Sahil’s life passed in front of his eyes. The mask had been taken off. So far, he had deluded himself into thinking he led an ideal urban existence, but he now saw the muck that lay beneath the glossy exterior. The reality of his life stared at him now, and there was no mistaking the termite-ridden ruination of it.

“Yes,” he said. “It will put me out of all problems.”

She went behind the tree and took off her saree. “I’ll put this up too,” she said. She climbed up the twisted branch and hung the makeshift noose from a low-hanging branch. Then she came down and placed a log under the two nooses.

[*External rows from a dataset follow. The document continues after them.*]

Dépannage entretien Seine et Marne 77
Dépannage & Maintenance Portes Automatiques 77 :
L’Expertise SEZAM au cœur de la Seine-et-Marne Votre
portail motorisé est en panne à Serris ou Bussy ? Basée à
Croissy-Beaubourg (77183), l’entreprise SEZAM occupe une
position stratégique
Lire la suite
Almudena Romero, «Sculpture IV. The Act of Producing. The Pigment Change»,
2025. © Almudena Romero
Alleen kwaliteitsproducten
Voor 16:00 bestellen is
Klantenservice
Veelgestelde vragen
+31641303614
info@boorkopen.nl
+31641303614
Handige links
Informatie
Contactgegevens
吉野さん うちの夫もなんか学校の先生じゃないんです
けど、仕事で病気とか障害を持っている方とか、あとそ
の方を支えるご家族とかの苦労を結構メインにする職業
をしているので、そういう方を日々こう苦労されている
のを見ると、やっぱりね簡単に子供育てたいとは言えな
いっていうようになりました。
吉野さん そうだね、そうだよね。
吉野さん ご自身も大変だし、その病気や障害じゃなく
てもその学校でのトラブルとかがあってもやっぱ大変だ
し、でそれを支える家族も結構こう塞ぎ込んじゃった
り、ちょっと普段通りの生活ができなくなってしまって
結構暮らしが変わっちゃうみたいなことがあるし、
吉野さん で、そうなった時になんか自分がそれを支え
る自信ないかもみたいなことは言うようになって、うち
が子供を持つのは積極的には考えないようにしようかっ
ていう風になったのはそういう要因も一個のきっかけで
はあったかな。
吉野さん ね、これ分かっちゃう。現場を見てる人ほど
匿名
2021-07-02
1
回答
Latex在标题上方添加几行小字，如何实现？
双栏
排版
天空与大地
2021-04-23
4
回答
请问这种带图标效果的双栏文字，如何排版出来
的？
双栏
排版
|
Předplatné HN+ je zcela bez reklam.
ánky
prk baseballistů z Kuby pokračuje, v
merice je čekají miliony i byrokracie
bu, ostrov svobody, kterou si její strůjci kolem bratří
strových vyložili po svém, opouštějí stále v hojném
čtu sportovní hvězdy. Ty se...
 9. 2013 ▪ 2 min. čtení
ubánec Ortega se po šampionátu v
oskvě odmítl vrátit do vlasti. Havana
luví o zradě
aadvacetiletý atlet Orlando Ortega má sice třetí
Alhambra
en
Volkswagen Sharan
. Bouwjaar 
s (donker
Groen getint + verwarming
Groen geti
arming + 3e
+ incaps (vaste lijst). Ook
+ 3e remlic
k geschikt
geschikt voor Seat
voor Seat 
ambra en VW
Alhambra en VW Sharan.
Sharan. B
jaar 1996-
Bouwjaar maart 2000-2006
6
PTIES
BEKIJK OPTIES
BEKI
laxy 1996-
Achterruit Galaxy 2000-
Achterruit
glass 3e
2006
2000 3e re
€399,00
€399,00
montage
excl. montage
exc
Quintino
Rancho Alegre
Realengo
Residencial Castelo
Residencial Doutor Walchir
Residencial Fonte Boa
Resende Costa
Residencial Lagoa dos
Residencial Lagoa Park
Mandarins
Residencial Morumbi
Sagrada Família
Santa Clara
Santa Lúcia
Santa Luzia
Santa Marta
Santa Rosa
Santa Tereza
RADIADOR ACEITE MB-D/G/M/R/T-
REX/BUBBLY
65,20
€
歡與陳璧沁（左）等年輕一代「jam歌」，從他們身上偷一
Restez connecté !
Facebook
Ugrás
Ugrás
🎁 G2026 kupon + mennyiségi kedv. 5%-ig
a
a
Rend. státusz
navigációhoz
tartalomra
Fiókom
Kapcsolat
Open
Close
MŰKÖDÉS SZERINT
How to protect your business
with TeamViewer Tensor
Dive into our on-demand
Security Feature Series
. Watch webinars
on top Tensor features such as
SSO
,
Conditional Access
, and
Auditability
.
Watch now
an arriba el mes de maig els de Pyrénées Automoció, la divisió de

“We climb up this log,” she said, “put the noose around our necks and then kick the log away. As it will roll away, our lives will be gone too. It is easy and the most painless way out, believe me. You go up first.”

Sahil put his foot on the log. The log rolled and he fell. Then she held it with her foot and asked him to try again. He balanced himself more carefully now, and took small steps until he reached the noose. She started coming up too.

“Look ahead and put the noose around your neck,” she said. “I am doing the same.”

With trembling fingers, Sahil placed the noose around his neck.

“At the count of three, okay?” she said. Sahil stretched his hand to hold hers, but he could reach her.

“Okay,” he said.

“Here goes then… one… two… three!”

The log rolled instantly. The noose, which was until now a loose coil around his neck, suddenly tightened with all its merciless brutality, and bit into the flesh of Sahil’s neck. His neck choked, completely shutting off his windpipe. His nostrils took in a huge amount of air but there was no way for it to reach his lungs.

He heard a bone in his throat snap.

And just as life was going out of him, he saw the woman standing right in front of him, laughing with a menacing expression in her bloodshot eyes.

“Surprised?” she said as his eyes closed. “Don’t be. Things like death cannot kill me.”

The next morning’s newspapers bore a headline:

Nineteenth suicide at Suicide Point.